Avez-vous observé un intérêt croissant pour la recherche académique sur la question palestinienne dans les universités latino-américaines ? Quels thèmes devraient, selon vous, être privilégiés ?

Les événements récents dans la bande de Gaza ont donné une place de plus en plus importante à la cause palestinienne dans les milieux académiques, journalistiques et politiques. Ces dernières années, le nombre de chercheurs et d’espaces universitaires consacrés à cette question a augmenté, suscitant également un intérêt croissant chez les étudiants qui cherchent à comprendre la complexité historique, religieuse, politique et culturelle du conflit.

Il y a quelques années, j’ai notamment dirigé une thèse de licence en sociologie consacrée aux causes historiques et aux possibles évolutions du conflit, en mettant notamment en discussion la légitimité de la question palestinienne.

Le droit international humanitaire, la recomposition des rapports de pouvoir dans la région, l’importance stratégique de l’Asie occidentale et les tendances géopolitiques actuelles liées au processus de transition vers la multipolarité constituent des thèmes indispensables pour comprendre les racines du conflit et ses possibles évolutions.

Quelle responsabilité les universités et les centres de recherche ont-ils dans la promotion d’une analyse critique fondée sur les faits touchant à la question palestinienne ?

Les universités et les centres de recherche ont la responsabilité de produire un savoir rigoureux, critique et engagé dans la recherche de la vérité, tout en évitant que les agendas politiques ou médiatiques ne conditionnent le développement de la recherche scientifique.

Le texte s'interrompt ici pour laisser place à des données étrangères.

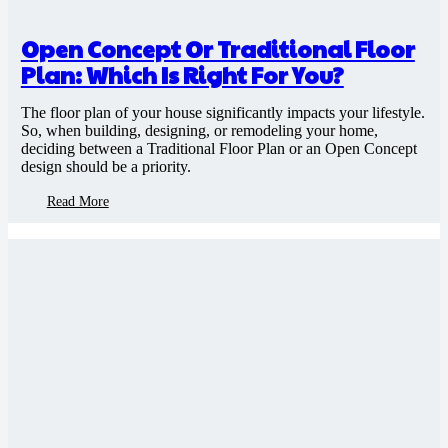
Open Concept Or Traditional Floor
Plan: Which Is Right For You?
The floor plan of your house significantly impacts your lifestyle.
So, when building, designing, or remodeling your home,
deciding between a Traditional Floor Plan or an Open Concept
design should be a priority.
Read More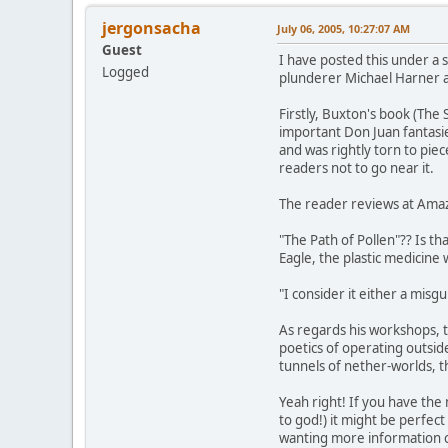
jergonsacha
July 06, 2005, 10:27:07 AM
Guest
I have posted this under a s
Logged
plunderer Michael Harner a
Firstly, Buxton's book (The
important Don Juan fantasie
and was rightly torn to piec
readers not to go near it.
The reader reviews at Ama
"The Path of Pollen"?? Is 
Eagle, the plastic medicin
"I consider it either a misgu
As regards his workshops, t
poetics of operating outsi
tunnels of nether-worlds, t
Yeah right! If you have the
to god!) it might be perfec
wanting more information co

Dans le cas de la question palestinienne, cela signifie qu’il faut retrouver la dimension historique du conflit, analyser ses causes structurelles et favoriser un débat pluraliste fondé sur les faits et le droit international. Les institutions académiques doivent également devenir des espaces d’échange et de coopération internationale capables de rendre visibles les conséquences humanitaires du conflit, de renforcer les liens avec des chercheurs de différentes régions du monde et de contribuer à la construction d’une paix juste et durable, fondée sur le respect du droit du peuple palestinien à l’autodétermination.

Enfin, pour les lecteurs algériens, pourquoi est-il important de comprendre la question palestinienne à la fois dans sa dimension historique, juridique et humaine ?

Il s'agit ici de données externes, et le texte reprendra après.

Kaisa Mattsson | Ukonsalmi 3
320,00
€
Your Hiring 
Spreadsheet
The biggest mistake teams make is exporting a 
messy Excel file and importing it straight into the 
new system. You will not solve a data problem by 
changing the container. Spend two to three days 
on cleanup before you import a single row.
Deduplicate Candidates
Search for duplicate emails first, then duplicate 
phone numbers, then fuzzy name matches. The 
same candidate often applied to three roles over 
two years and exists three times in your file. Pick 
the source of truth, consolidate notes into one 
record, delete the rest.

La question palestinienne ne peut pas être comprise uniquement à partir des événements les plus récents. Elle doit être analysée dans une perspective historique permettant de comprendre les racines du conflit, les processus d’occupation territoriale ainsi que les différends liés à la souveraineté et à l’autodétermination des peuples. Elle doit également être abordée dans une perspective juridique, à partir des principes du droit international, mais aussi dans une perspective humaine qui place au centre les millions de personnes confrontées aux conséquences de la guerre, aux déplacements forcés et à la crise humanitaire.

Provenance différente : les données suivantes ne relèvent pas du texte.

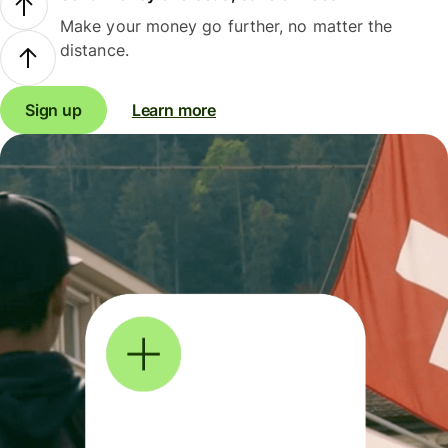
Make your money go further, no matter the
distance.
Sign up
Learn more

L’Algérie connaît, à travers sa propre histoire de lutte pour l’indépendance et la décolonisation, l’importance de défendre le droit des peuples à décider librement de leur destin.

Dans un contexte international marqué par de profondes transformations géopolitiques, comprendre la question palestinienne revient également à réfléchir à l’avenir de l’ordre international, à la place du droit international et à la nécessité de construire un système plus juste, fondé sur l’égalité souveraine des États, le respect de l’autodétermination des peuples et la résolution pacifique des conflits.